The Creatives: Fine artist Leah Marchand


Leah Marchand

Hometown: New Orleans
Ages: 36
Artistry: Fine art portraits, oyster shell paintings; director of production, WBRZ
Online: leahmarchand.com, @leahmarchandart on Instagram


We’re familiar with all of their glaring contradictions: the exteriors grey, craggy and primal; the insides polished, pearly bowls. Salvaged like lost rocks from the dark brown depths of the Gulf, but celebrated atop crisp white or red-checkered tablecloths, oysters also provide minimalist canvases for Leah Marchand, a portrait painter who artfully upcycles Louisiana’s most famous shells into gilded, festive keepsakes, family-fun tree ornaments and fanciful Southern landscapes.

“I like to create in the moment and be fully involved, so oysters are unique enough and small enough that I can start and almost finish one in one sitting,” Marchand says. “I really needed that.”

The small scale is a creative outlet that suits her schedule, a crucial decision to move Marchand past the more frustrating parts of creating to the thrill of completion and sharing.
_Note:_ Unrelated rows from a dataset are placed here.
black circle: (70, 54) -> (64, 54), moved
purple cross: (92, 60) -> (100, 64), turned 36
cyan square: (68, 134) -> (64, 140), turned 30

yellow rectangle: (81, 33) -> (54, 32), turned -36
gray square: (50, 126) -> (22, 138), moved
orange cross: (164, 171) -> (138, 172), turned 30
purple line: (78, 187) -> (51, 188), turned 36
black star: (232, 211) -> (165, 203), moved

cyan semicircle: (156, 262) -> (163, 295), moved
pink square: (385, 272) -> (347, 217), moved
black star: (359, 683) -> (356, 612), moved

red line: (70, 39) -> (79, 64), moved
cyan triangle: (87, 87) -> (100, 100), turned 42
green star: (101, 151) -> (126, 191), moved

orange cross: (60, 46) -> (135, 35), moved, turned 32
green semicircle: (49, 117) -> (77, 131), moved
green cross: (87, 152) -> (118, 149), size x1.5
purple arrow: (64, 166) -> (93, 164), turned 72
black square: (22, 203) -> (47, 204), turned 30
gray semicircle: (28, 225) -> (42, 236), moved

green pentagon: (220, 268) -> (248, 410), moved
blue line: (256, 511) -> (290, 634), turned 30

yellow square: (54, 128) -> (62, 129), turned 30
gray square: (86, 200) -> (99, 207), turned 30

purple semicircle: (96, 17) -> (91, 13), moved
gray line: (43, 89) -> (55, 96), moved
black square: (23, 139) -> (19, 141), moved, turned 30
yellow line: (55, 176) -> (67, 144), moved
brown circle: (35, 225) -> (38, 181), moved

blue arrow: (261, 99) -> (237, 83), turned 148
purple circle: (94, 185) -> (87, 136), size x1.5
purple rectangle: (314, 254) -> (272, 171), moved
Working in a TV newsroom and running a part-time art business, the mother of two paints on larger scales, too, in tiny increments after the kids are tucked in, mostly a lot of alligator-skin textures and Mississippi River currents.

But what better way to connect Louisianans to their environment than to use discarded shells for art?

“And it keeps something out of the trash,” she adds.

Her yard a stockpile of shells bleaching in the sun, Marchand lays them out for a year before prepping and painting them. And when her shells are filled with images of a family pet or loved one, they become so married to the memory of that person or that pet, she feels honored to take part in the process.

Short on time, even checking her voluminous text thread from a group chat of creative friends is enough to keep her going or give her the brain break of an unabashed laugh.

“My advice is to find peers who support you, with encouragement and kind ears,” Marchand says.

Whether it is the importance of breaking news, the story of an interview subject, the trust of a close client, or her support group of artist friends, she finds inspiration everywhere she looks. And that’s a final contradiction. Something so personal is revealed best only when connecting with others.

“Art was always my first language, how I expressed joy or anger or anything,” Marchand says. “That connection with people is where my art comes from.”